If you didn't BF both kids, or BF for different amounts of time, did you feel guilt? If so how did you deal with it?
I BF Maya for 15 months with no supplementing. As you know, I've struggled with supply issues with Cam and have been supplementing since December. I struggled with the decision to keep pumping at work, but decided I would keep at it until I could no longer pump at least 1 bottle (6oz) for the next day. It seems that time is coming.
Weaning gives me feelings of sadness and relief. Sadness because I love the bond we share, breastmilk is the best thing for him, and I was able to give it to Maya (not to mention the financial factor of buying formula). Relief because I don't have to worry about pumping at work, stressing over how much I'm pumping, and the fact that I already have to take bottles and formula with us everywhere because even when I do nurse, a lot of times he's not satisfied and I have to give him a bottle afterwards anyway.
I know I can't make everything equal for 2 kids. That's just not realistic. But I can't fight this guilty feeling of not giving him this gift and feeling like this is the one thing I can and should be giving him. See, just typing this brings tears to my eyes ![]()
Can anyone relate? Sorry for my constant whining on this topic.
Re: BFing ? for moms of 2+
I think as mothers we hear/read so much about 'breast is best' and 'liquid gold' and all of the goodness, so when we aren't able to provide in that way for our baby, we put all of that heaviness on ourselves (we did something wrong, our bodies failed, we didn't want to bf, etc etc!). We can have a hope or expectation of what the BFing process looks like, but it may not mean that our babies and bodies will follow. Many mothers are so hard on themselves for supplementing, not making it to a certain timeframe ... it's when the "all-or-nothing" thinking can create a lot of frustration. We give ourselves some pretty harsh rules, too. You wrote, "... one thing I can and should be giving him." Be gentle with yourself and know you will always 'n forever give both children precious gifts, and this one simply had a time limit.

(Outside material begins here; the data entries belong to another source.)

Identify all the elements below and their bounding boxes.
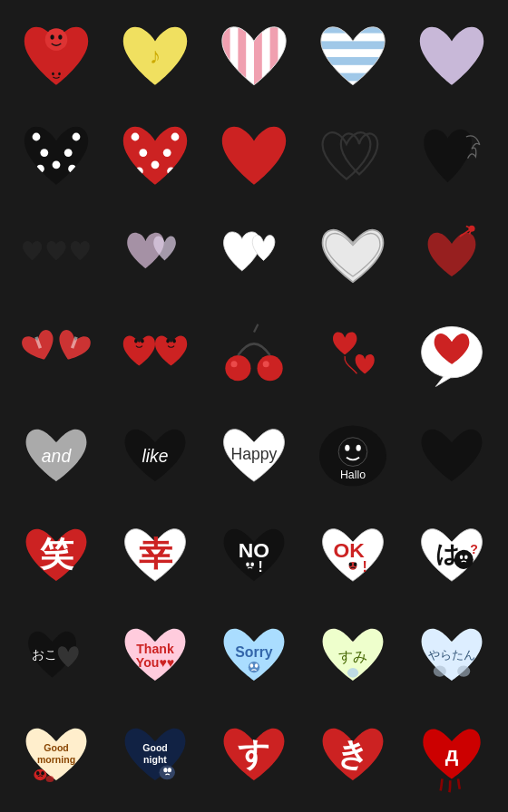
sticker-two-white-hearts[interactable] bbox=[214, 217, 294, 296]
sticker-grey-outlined-heart[interactable] bbox=[313, 217, 393, 296]
sticker-speech-bubble-heart[interactable] bbox=[412, 316, 492, 396]
cell-5-2: like bbox=[108, 408, 203, 504]
sticker-red-face-heart[interactable] bbox=[16, 17, 96, 97]
cell-8-4: き bbox=[305, 707, 400, 803]
sticker-kanji-happiness[interactable]: 幸 bbox=[115, 516, 195, 595]
cell-7-4: すみ bbox=[305, 607, 400, 703]
sticker-thank-you-heart[interactable]: Thank You♥♥ bbox=[115, 615, 195, 695]
sticker-red-heart-arrow[interactable] bbox=[412, 217, 492, 296]
cell-4-4 bbox=[305, 308, 400, 404]
sticker-good-night-heart[interactable]: Good night bbox=[115, 715, 195, 795]
cell-1-5 bbox=[404, 9, 499, 105]
sticker-oko-black-hearts[interactable]: おこ bbox=[16, 615, 96, 695]
sticker-pink-striped-heart[interactable] bbox=[214, 17, 294, 97]
svg-point-5 bbox=[59, 72, 62, 76]
svg-point-78 bbox=[347, 668, 358, 678]
sticker-double-outline-hearts[interactable] bbox=[313, 117, 393, 197]
svg-point-75 bbox=[250, 663, 254, 667]
svg-rect-12 bbox=[313, 25, 393, 34]
svg-point-21 bbox=[64, 149, 73, 157]
svg-text:笑: 笑 bbox=[39, 536, 74, 573]
sticker-no-text-heart[interactable]: NO ! bbox=[214, 516, 294, 595]
cell-4-1 bbox=[9, 308, 104, 404]
sticker-kanji-laugh[interactable]: 笑 bbox=[16, 516, 96, 595]
svg-point-36 bbox=[134, 339, 138, 343]
sticker-sorry-heart[interactable]: Sorry bbox=[214, 615, 294, 695]
svg-point-68 bbox=[464, 556, 468, 559]
svg-point-81 bbox=[457, 665, 470, 676]
svg-text:幸: 幸 bbox=[139, 536, 173, 573]
svg-text:and: and bbox=[42, 446, 73, 466]
svg-text:Sorry: Sorry bbox=[235, 644, 273, 660]
cell-3-3 bbox=[207, 208, 302, 304]
sticker-sumimasen-heart[interactable]: すみ bbox=[313, 615, 393, 695]
svg-text:OK: OK bbox=[333, 538, 365, 562]
svg-point-57 bbox=[246, 562, 249, 566]
svg-point-90 bbox=[160, 765, 176, 779]
cell-2-5 bbox=[404, 109, 499, 205]
cell-8-1: Good morning bbox=[9, 707, 104, 803]
svg-point-91 bbox=[163, 768, 167, 772]
cell-5-5 bbox=[404, 408, 499, 504]
sticker-three-small-hearts[interactable] bbox=[16, 217, 96, 296]
sticker-solid-black-heart[interactable] bbox=[412, 416, 492, 496]
sticker-ok-text-heart[interactable]: OK ! bbox=[313, 516, 393, 595]
sticker-bloody-heart[interactable]: д bbox=[412, 715, 492, 795]
cell-1-2: ♪ bbox=[108, 9, 203, 105]
svg-point-26 bbox=[151, 129, 160, 137]
svg-point-3 bbox=[50, 71, 63, 79]
cell-6-5: は ? bbox=[404, 508, 499, 604]
sticker-solid-red-heart[interactable] bbox=[214, 117, 294, 197]
sticker-black-polka-heart[interactable] bbox=[16, 117, 96, 197]
sticker-yellow-music-heart[interactable]: ♪ bbox=[115, 17, 195, 97]
svg-point-20 bbox=[41, 149, 49, 157]
svg-point-1 bbox=[51, 34, 54, 39]
svg-text:morning: morning bbox=[37, 754, 75, 765]
svg-text:Good: Good bbox=[44, 742, 70, 753]
svg-point-63 bbox=[354, 562, 357, 566]
svg-point-17 bbox=[33, 133, 41, 141]
svg-point-18 bbox=[53, 129, 61, 137]
sticker-su-kanji-heart[interactable]: す bbox=[214, 715, 294, 795]
cell-5-3: Happy bbox=[207, 408, 302, 504]
sticker-candy-hearts[interactable] bbox=[16, 316, 96, 396]
svg-point-38 bbox=[167, 339, 171, 343]
sticker-falling-hearts[interactable] bbox=[313, 316, 393, 396]
sticker-grid: ♪ bbox=[0, 0, 508, 812]
cell-3-5 bbox=[404, 208, 499, 304]
svg-point-30 bbox=[151, 160, 160, 169]
sticker-cherries[interactable] bbox=[214, 316, 294, 396]
svg-text:やらたん: やらたん bbox=[428, 648, 475, 662]
sticker-happy-text-heart[interactable]: Happy bbox=[214, 416, 294, 496]
cell-6-4: OK ! bbox=[305, 508, 400, 604]
svg-point-25 bbox=[132, 133, 140, 141]
sticker-like-text-heart[interactable]: like bbox=[115, 416, 195, 496]
sticker-good-morning-heart[interactable]: Good morning bbox=[16, 715, 96, 795]
svg-point-23 bbox=[36, 165, 44, 173]
sticker-and-text-heart[interactable]: and bbox=[16, 416, 96, 496]
sticker-ki-kanji-heart[interactable]: き bbox=[313, 715, 393, 795]
cell-7-1: おこ bbox=[9, 607, 104, 703]
cell-4-5 bbox=[404, 308, 499, 404]
sticker-yaratan-heart[interactable]: やらたん bbox=[412, 615, 492, 695]
cell-2-3 bbox=[207, 109, 302, 205]
sticker-black-heart-feather[interactable] bbox=[412, 117, 492, 197]
sticker-two-light-hearts[interactable] bbox=[115, 217, 195, 296]
svg-rect-14 bbox=[313, 57, 393, 65]
sticker-red-polka-heart[interactable] bbox=[115, 117, 195, 197]
sticker-blue-striped-heart[interactable] bbox=[313, 17, 393, 97]
cell-1-1 bbox=[9, 9, 104, 105]
sticker-red-face-hearts[interactable] bbox=[115, 316, 195, 396]
svg-point-86 bbox=[42, 771, 45, 775]
svg-text:д: д bbox=[444, 742, 458, 766]
svg-rect-11 bbox=[286, 17, 294, 97]
sticker-lavender-heart[interactable] bbox=[412, 17, 492, 97]
cell-7-3: Sorry bbox=[207, 607, 302, 703]
svg-point-85 bbox=[36, 771, 40, 775]
sticker-hallo-text-heart[interactable]: Hallo bbox=[313, 416, 393, 496]
svg-point-84 bbox=[34, 769, 47, 780]
sticker-ha-question-heart[interactable]: は ? bbox=[412, 516, 492, 595]
svg-point-28 bbox=[140, 149, 148, 157]
svg-point-42 bbox=[230, 361, 237, 367]
cell-7-2: Thank You♥♥ bbox=[108, 607, 203, 703]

As far as moving and healing through the guilty feelings ... I would encourage you to recognize that part of you feels guilty, but there are other emotions that may be stronger. Pride that you have been ultra-determined and stuck through a difficult period and continued pumping. Admiration that your body endured a lot through this situation, and is still providing nutrients for your little boy. A lot of what you described reminds me of grief -- not having what you once had -- like the closeness/bond. You will find a very similar closeness and connection, it just won't look the same.
You are so not whining!! It's hard to not recall the differences -- there will be a healthy balance in time
BFing is an emotional topic and I'm glad you can reach out for support. Take care -- let us know how you are doing.